Copy every record exactly, and keep the pictures out.

(Dataset records)

◆ ◆ ◆ ◆ ◆

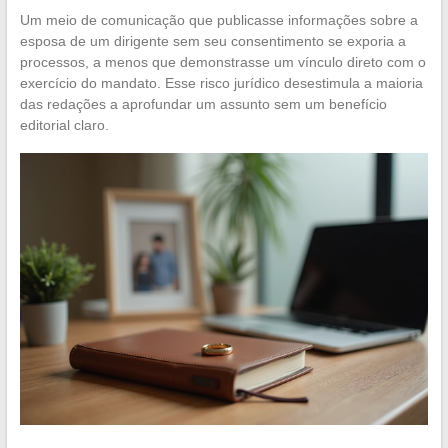
Um meio de comunicação que publicasse informações sobre a
esposa de um dirigente sem seu consentimento se exporia a
processos, a menos que demonstrasse um vínculo direto com o
exercício do mandato. Esse risco jurídico desestimula a maioria
das redações a aprofundar um assunto sem um benefício
editorial claro.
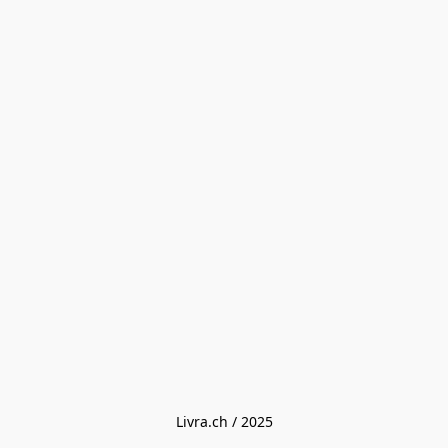
Livra.ch / 2025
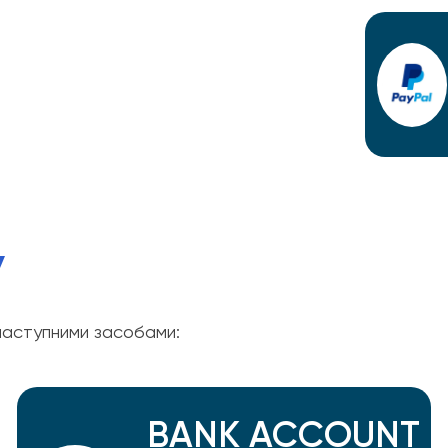
У
аступними засобами:
BANK ACCOUNT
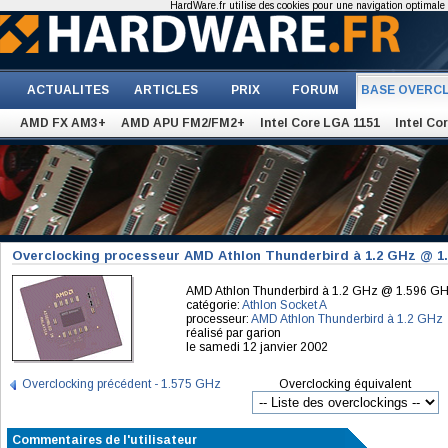
HardWare.fr utilise des cookies pour une navigation optimale et
ACTUALITES
ARTICLES
PRIX
FORUM
BASE OVERC
AMD FX AM3+
AMD APU FM2/FM2+
Intel Core LGA 1151
Intel Co
Overclocking processeur AMD Athlon Thunderbird à 1.2 GHz @ 1
AMD Athlon Thunderbird à 1.2 GHz @ 1.596 G
catégorie:
Athlon Socket A
processeur:
AMD Athlon Thunderbird à 1.2 GHz
réalisé par garion
le samedi 12 janvier 2002
Overclocking précédent - 1.575 GHz
Overclocking équivalent
Commentaires de l'utilisateur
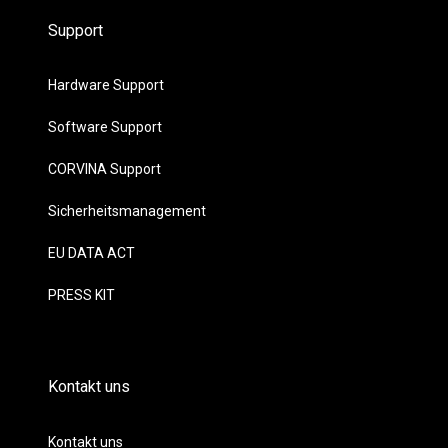
Support
Hardware Support
Software Support
CORVINA Support
Sicherheitsmanagement
EU DATA ACT
PRESS KIT
Kontakt uns
Kontakt uns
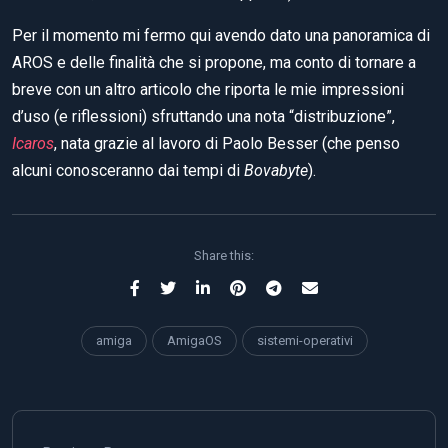
Per il momento mi fermo qui avendo dato una panoramica di
AROS e delle finalità che si propone, ma conto di tornare a
breve con un altro articolo che riporta le mie impressioni
d’uso (e riflessioni) sfruttando una nota “distribuzione”,
Icaros
, nata grazie al lavoro di Paolo Besser (che penso
alcuni conosceranno dai tempi di
Bovabyte
).
Share this:
amiga
AmigaOS
sistemi-operativi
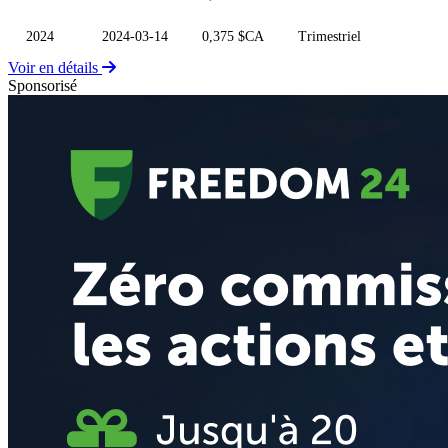
2024
2024-03-14
0,375 $CA
Trimestriel
Voir en détails
Sponsorisé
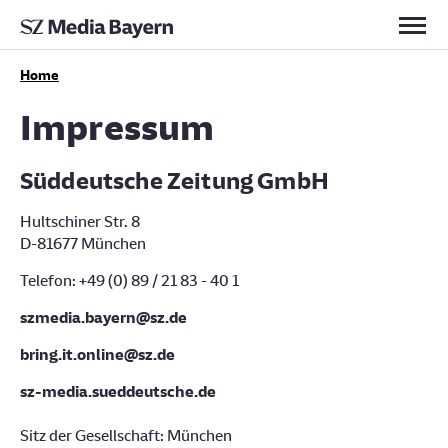
Jobs
Kontakt
Home
Impressum
Süddeutsche Zeitung GmbH
Hultschiner Str. 8
D-81677 München
Telefon: +49 (0) 89 / 21 83 - 40 1
szmedia.bayern@sz.de
bring.it.online@sz.de
sz-media.sueddeutsche.de
Sitz der Gesellschaft: München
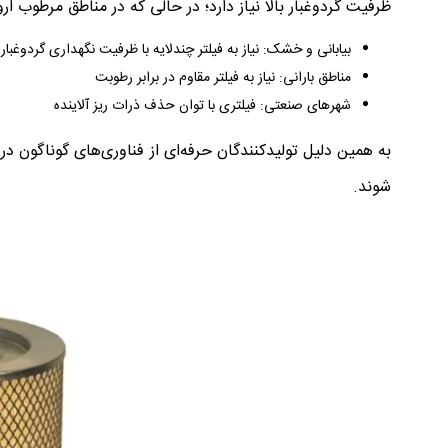
ظرفیت گردوغبار بالا نیاز دارد؛ در حالی که در مناطق مرطوب ار
بیابانی و خشک: نیاز به فیلتر چندلایه با ظرفیت نگهداری گردوغبار ب
مناطق بارانی: نیاز به فیلتر مقاوم در برابر رطوبت
شهرهای صنعتی: فیلتری با توان حذف ذرات ریز آلاینده
به همین دلیل تولیدکنندگان حرفه‌ای از فناوری‌های گوناگون در
شوند.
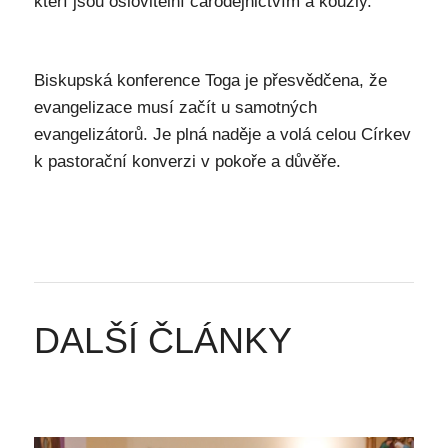
kteří jsou oslovitelní čarodějnictvím a kouzly.
Biskupská konference Toga je přesvědčena, že
evangelizace musí začít u samotných
evangelizátorů. Je plná naděje a volá celou Církev
k pastorační konverzi v pokoře a důvěře.
DALŠÍ ČLÁNKY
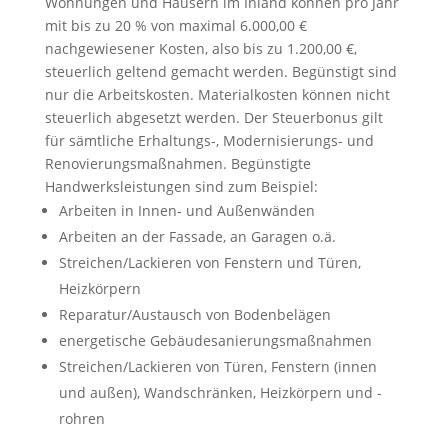
Wohnungen und Häusern im Inland können pro Jahr
mit bis zu 20 % von maximal 6.000,00 €
nachgewiesener Kosten, also bis zu 1.200,00 €,
steuerlich geltend gemacht werden. Begünstigt sind
nur die Arbeitskosten. Materialkosten können nicht
steuerlich abgesetzt werden. Der Steuerbonus gilt
für sämtliche Erhaltungs-, Modernisierungs- und
Renovierungsmaßnahmen. Begünstigte
Handwerksleistungen sind zum Beispiel:
Arbeiten in Innen- und Außenwänden
Arbeiten an der Fassade, an Garagen o.ä.
Streichen/Lackieren von Fenstern und Türen,
Heizkörpern
Reparatur/Austausch von Bodenbelägen
energetische Gebäudesanierungsmaßnahmen
Streichen/Lackieren von Türen, Fenstern (innen
und außen), Wandschränken, Heizkörpern und -
rohren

◆ ◆ ◆ ◆ ◆

Written reply:
Um meio de comunicação que publicasse informações sobre a
esposa de um dirigente sem seu consentimento se exporia a
processos, a menos que demonstrasse um vínculo direto com o
exercício do mandato. Esse risco jurídico desestimula a maioria
das redações a aprofundar um assunto sem um benefício
editorial claro.
Livra.ch / 2025
У
аступними засобами:
BANK ACCOUNT
HardWare.fr utilise des cookies pour une navigation optimale et
ACTUALITES
ARTICLES
PRIX
FORUM
BASE OVERC
AMD FX AM3+
AMD APU FM2/FM2+
Intel Core LGA 1151
Intel Co
Overclocking processeur AMD Athlon Thunderbird à 1.2 GHz @ 1
AMD Athlon Thunderbird à 1.2 GHz @ 1.596 G
catégorie:
Athlon Socket A
processeur:
AMD Athlon Thunderbird à 1.2 GHz
réalisé par garion
le samedi 12 janvier 2002
Overclocking précédent - 1.575 GHz
Overclocking équivalent
Commentaires de l'utilisateur
Support
Hardware Support
Software Support
CORVINA Support
Sicherheitsmanagement
EU DATA ACT
PRESS KIT
Kontakt uns
Kontakt uns
Per il momento mi fermo qui avendo dato una panoramica di
AROS e delle finalità che si propone, ma conto di tornare a
breve con un altro articolo che riporta le mie impressioni
d’uso (e riflessioni) sfruttando una nota “distribuzione”,
Icaros
, nata grazie al lavoro di Paolo Besser (che penso
alcuni conosceranno dai tempi di
Bovabyte
).
Share this:
amiga
AmigaOS
sistemi-operativi
2024
2024-03-14
0,375 $CA
Trimestriel
Voir en détails
Sponsorisé
Jobs
Kontakt
Home
Impressum
Süddeutsche Zeitung GmbH
Hultschiner Str. 8
D-81677 München
Telefon: +49 (0) 89 / 21 83 - 40 1
szmedia.bayern@sz.de
bring.it.online@sz.de
sz-media.sueddeutsche.de
Sitz der Gesellschaft: München
ظرفیت گردوغبار بالا نیاز دارد؛ در حالی که در مناطق مرطوب ار
بیابانی و خشک: نیاز به فیلتر چندلایه با ظرفیت نگهداری گردوغبار ب
مناطق بارانی: نیاز به فیلتر مقاوم در برابر رطوبت
شهرهای صنعتی: فیلتری با توان حذف ذرات ریز آلاینده
به همین دلیل تولیدکنندگان حرفه‌ای از فناوری‌های گوناگون در
شوند.
kteří jsou oslovitelní čarodějnictvím a kouzly.
Biskupská konference Toga je přesvědčena, že
evangelizace musí začít u samotných
evangelizátorů. Je plná naděje a volá celou Církev
k pastorační konverzi v pokoře a důvěře.
DALŠÍ ČLÁNKY
Wohnungen und Häusern im Inland können pro Jahr
mit bis zu 20 % von maximal 6.000,00 €
nachgewiesener Kosten, also bis zu 1.200,00 €,
steuerlich geltend gemacht werden. Begünstigt sind
nur die Arbeitskosten. Materialkosten können nicht
steuerlich abgesetzt werden. Der Steuerbonus gilt
für sämtliche Erhaltungs-, Modernisierungs- und
Renovierungsmaßnahmen. Begünstigte
Handwerksleistungen sind zum Beispiel:
Arbeiten in Innen- und Außenwänden
Arbeiten an der Fassade, an Garagen o.ä.
Streichen/Lackieren von Fenstern und Türen,
Heizkörpern
Reparatur/Austausch von Bodenbelägen
energetische Gebäudesanierungsmaßnahmen
Streichen/Lackieren von Türen, Fenstern (innen
und außen), Wandschränken, Heizkörpern und -
rohren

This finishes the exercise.